Give again, unaltered, the lines of the listing below that run from the line having "Contact Us [Contact us] (272, 14)" through the line having "[Belachime] (247, 477)".

## SUPPLIED ENTRIES
┌──
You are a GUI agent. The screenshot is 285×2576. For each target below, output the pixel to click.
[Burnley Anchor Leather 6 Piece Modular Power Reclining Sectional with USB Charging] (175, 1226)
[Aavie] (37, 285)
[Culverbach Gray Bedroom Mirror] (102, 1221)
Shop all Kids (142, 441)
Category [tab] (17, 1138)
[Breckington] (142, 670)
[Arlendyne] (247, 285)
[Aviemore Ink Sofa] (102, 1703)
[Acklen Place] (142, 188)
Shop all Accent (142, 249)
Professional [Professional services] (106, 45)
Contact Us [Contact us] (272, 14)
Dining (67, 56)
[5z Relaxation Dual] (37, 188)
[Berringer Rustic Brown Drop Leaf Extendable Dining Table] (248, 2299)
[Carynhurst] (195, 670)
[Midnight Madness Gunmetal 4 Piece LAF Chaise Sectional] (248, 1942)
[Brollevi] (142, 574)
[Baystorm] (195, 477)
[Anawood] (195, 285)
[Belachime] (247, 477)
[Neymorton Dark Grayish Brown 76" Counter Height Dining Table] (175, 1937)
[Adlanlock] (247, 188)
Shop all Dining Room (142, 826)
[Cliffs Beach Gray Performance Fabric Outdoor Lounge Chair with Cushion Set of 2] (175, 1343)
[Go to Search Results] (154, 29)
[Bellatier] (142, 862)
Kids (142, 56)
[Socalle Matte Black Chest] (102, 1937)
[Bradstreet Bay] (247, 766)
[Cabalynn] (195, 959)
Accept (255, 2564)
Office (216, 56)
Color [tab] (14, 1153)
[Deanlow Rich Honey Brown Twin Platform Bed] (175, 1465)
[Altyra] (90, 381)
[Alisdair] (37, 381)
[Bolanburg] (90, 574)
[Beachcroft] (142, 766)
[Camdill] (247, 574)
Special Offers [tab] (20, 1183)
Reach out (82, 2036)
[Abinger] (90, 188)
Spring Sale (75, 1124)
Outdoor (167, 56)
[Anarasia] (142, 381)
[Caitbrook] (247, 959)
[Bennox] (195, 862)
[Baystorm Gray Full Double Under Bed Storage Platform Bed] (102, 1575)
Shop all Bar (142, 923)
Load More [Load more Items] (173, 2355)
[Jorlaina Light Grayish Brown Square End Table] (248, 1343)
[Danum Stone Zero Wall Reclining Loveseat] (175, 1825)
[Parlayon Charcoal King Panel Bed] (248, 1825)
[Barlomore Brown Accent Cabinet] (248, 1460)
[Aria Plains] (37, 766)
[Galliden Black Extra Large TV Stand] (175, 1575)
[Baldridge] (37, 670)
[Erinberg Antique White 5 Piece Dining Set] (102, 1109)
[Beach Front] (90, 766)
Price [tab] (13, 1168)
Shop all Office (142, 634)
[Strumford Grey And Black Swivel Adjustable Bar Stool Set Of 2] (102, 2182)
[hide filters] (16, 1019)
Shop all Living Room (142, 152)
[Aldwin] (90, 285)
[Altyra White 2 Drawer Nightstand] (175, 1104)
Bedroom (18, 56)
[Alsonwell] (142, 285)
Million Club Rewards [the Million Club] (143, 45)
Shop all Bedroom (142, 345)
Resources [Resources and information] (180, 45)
└──
┌──
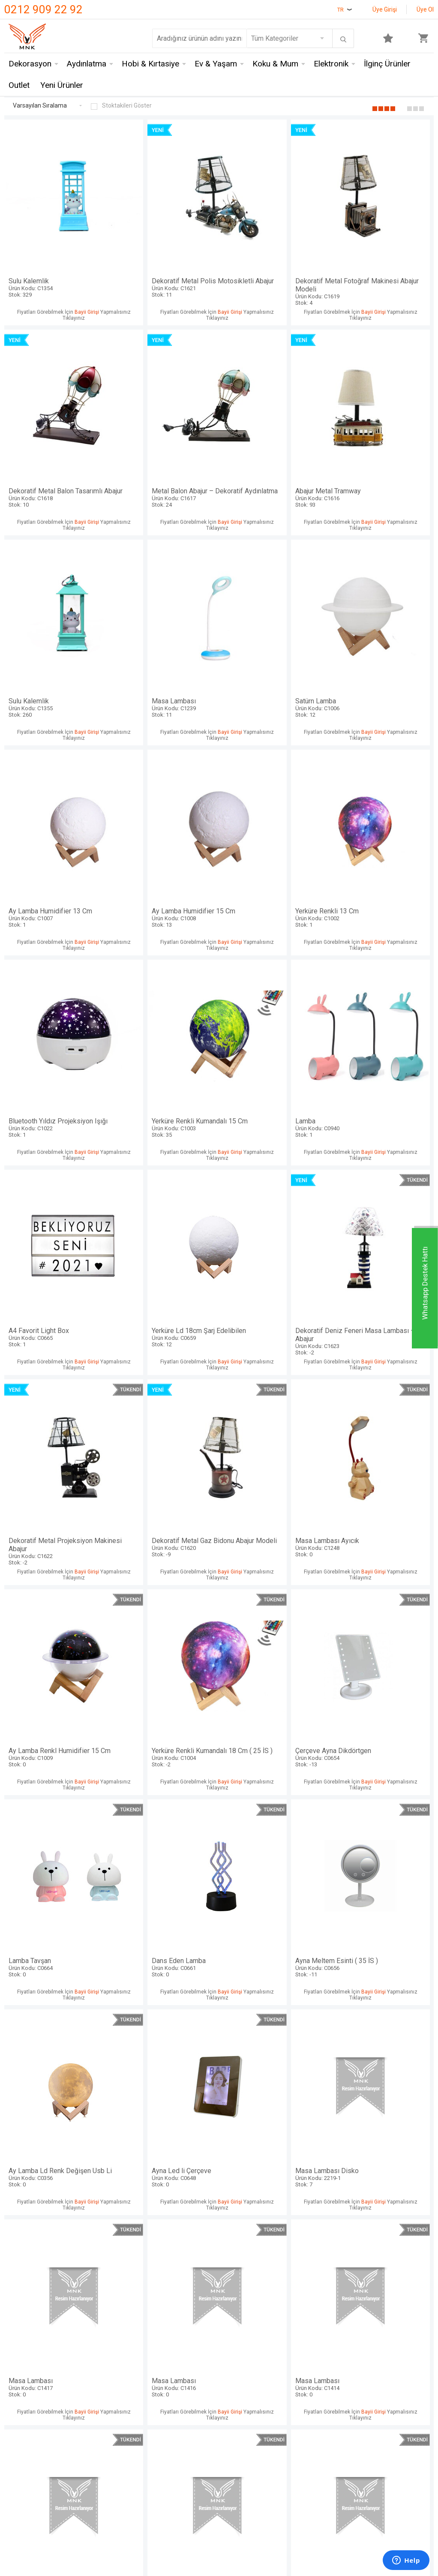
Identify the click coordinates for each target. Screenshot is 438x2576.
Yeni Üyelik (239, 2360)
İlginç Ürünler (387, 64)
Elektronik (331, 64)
└──
## WRITTEN RESPONSE
Contact Us [Contact us] (272, 14)
Dining (67, 56)
[5z Relaxation Dual] (37, 188)
[Berringer Rustic Brown Drop Leaf Extendable Dining Table] (248, 2299)
[Carynhurst] (195, 670)
[Midnight Madness Gunmetal 4 Piece LAF Chaise Sectional] (248, 1942)
[Brollevi] (142, 574)
[Baystorm] (195, 477)
[Anawood] (195, 285)
[Belachime] (247, 477)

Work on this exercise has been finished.